Working data section start

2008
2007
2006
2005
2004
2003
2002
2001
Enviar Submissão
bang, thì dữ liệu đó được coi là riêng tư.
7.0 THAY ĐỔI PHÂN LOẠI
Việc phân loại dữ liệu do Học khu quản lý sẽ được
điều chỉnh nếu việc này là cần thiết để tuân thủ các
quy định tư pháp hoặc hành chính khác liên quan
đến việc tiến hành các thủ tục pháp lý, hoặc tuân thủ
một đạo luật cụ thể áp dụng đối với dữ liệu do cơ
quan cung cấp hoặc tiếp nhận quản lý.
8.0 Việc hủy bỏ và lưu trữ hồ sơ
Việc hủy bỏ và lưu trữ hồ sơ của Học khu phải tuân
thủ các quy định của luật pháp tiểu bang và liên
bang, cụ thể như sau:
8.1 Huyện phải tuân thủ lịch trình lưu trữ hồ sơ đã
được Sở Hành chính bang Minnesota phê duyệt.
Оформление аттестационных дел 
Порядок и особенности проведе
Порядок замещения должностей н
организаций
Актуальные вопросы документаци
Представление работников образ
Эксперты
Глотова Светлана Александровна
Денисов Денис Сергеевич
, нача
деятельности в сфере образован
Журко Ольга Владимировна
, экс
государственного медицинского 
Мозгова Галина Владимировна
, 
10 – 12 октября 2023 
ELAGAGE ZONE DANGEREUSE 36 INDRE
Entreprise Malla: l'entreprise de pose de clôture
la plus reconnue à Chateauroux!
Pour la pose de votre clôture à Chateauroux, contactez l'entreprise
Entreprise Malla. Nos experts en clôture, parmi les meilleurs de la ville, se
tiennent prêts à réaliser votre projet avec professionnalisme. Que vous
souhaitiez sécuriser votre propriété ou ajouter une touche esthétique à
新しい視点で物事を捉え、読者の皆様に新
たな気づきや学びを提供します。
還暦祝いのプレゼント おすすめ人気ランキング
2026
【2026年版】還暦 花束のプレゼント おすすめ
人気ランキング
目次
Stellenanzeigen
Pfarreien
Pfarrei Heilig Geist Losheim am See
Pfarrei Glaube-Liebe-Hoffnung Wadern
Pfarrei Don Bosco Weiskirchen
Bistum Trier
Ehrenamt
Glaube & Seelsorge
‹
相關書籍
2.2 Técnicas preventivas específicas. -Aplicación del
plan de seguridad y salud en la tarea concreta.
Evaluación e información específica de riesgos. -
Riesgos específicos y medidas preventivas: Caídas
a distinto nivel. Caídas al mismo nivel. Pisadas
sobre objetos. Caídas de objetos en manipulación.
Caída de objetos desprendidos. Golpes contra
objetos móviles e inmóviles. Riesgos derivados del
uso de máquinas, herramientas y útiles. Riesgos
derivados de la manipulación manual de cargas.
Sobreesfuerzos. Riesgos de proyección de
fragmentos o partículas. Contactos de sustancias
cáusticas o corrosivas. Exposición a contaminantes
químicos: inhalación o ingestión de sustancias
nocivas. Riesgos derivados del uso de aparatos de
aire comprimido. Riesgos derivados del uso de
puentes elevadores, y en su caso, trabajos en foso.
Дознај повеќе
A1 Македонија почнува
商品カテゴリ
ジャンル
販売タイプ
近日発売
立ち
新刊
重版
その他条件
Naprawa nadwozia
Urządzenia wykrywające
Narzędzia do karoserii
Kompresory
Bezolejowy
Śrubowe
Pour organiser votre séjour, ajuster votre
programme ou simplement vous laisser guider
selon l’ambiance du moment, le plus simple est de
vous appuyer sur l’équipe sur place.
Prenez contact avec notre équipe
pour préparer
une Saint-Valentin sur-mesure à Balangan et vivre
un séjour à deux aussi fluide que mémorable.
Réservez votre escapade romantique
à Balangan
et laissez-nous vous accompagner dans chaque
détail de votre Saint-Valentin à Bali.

Working data section end

[Exercise aim]: Transcribe the records exactly as given.

[Expected answer]:
2008
2007
2006
2005
2004
2003
2002
2001
Enviar Submissão
bang, thì dữ liệu đó được coi là riêng tư.
7.0 THAY ĐỔI PHÂN LOẠI
Việc phân loại dữ liệu do Học khu quản lý sẽ được
điều chỉnh nếu việc này là cần thiết để tuân thủ các
quy định tư pháp hoặc hành chính khác liên quan
đến việc tiến hành các thủ tục pháp lý, hoặc tuân thủ
một đạo luật cụ thể áp dụng đối với dữ liệu do cơ
quan cung cấp hoặc tiếp nhận quản lý.
8.0 Việc hủy bỏ và lưu trữ hồ sơ
Việc hủy bỏ và lưu trữ hồ sơ của Học khu phải tuân
thủ các quy định của luật pháp tiểu bang và liên
bang, cụ thể như sau:
8.1 Huyện phải tuân thủ lịch trình lưu trữ hồ sơ đã
được Sở Hành chính bang Minnesota phê duyệt.
Оформление аттестационных дел 
Порядок и особенности проведе
Порядок замещения должностей н
организаций
Актуальные вопросы документаци
Представление работников образ
Эксперты
Глотова Светлана Александровна
Денисов Денис Сергеевич
, нача
деятельности в сфере образован
Журко Ольга Владимировна
, экс
государственного медицинского 
Мозгова Галина Владимировна
, 
10 – 12 октября 2023 
ELAGAGE ZONE DANGEREUSE 36 INDRE
Entreprise Malla: l'entreprise de pose de clôture
la plus reconnue à Chateauroux!
Pour la pose de votre clôture à Chateauroux, contactez l'entreprise
Entreprise Malla. Nos experts en clôture, parmi les meilleurs de la ville, se
tiennent prêts à réaliser votre projet avec professionnalisme. Que vous
souhaitiez sécuriser votre propriété ou ajouter une touche esthétique à
新しい視点で物事を捉え、読者の皆様に新
たな気づきや学びを提供します。
還暦祝いのプレゼント おすすめ人気ランキング
2026
【2026年版】還暦 花束のプレゼント おすすめ
人気ランキング
目次
Stellenanzeigen
Pfarreien
Pfarrei Heilig Geist Losheim am See
Pfarrei Glaube-Liebe-Hoffnung Wadern
Pfarrei Don Bosco Weiskirchen
Bistum Trier
Ehrenamt
Glaube & Seelsorge
‹
相關書籍
2.2 Técnicas preventivas específicas. -Aplicación del
plan de seguridad y salud en la tarea concreta.
Evaluación e información específica de riesgos. -
Riesgos específicos y medidas preventivas: Caídas
a distinto nivel. Caídas al mismo nivel. Pisadas
sobre objetos. Caídas de objetos en manipulación.
Caída de objetos desprendidos. Golpes contra
objetos móviles e inmóviles. Riesgos derivados del
uso de máquinas, herramientas y útiles. Riesgos
derivados de la manipulación manual de cargas.
Sobreesfuerzos. Riesgos de proyección de
fragmentos o partículas. Contactos de sustancias
cáusticas o corrosivas. Exposición a contaminantes
químicos: inhalación o ingestión de sustancias
nocivas. Riesgos derivados del uso de aparatos de
aire comprimido. Riesgos derivados del uso de
puentes elevadores, y en su caso, trabajos en foso.
Дознај повеќе
A1 Македонија почнува
商品カテゴリ
ジャンル
販売タイプ
近日発売
立ち
新刊
重版
その他条件
Naprawa nadwozia
Urządzenia wykrywające
Narzędzia do karoserii
Kompresory
Bezolejowy
Śrubowe
Pour organiser votre séjour, ajuster votre
programme ou simplement vous laisser guider
selon l’ambiance du moment, le plus simple est de
vous appuyer sur l’équipe sur place.
Prenez contact avec notre équipe
pour préparer
une Saint-Valentin sur-mesure à Balangan et vivre
un séjour à deux aussi fluide que mémorable.
Réservez votre escapade romantique
à Balangan
et laissez-nous vous accompagner dans chaque
détail de votre Saint-Valentin à Bali.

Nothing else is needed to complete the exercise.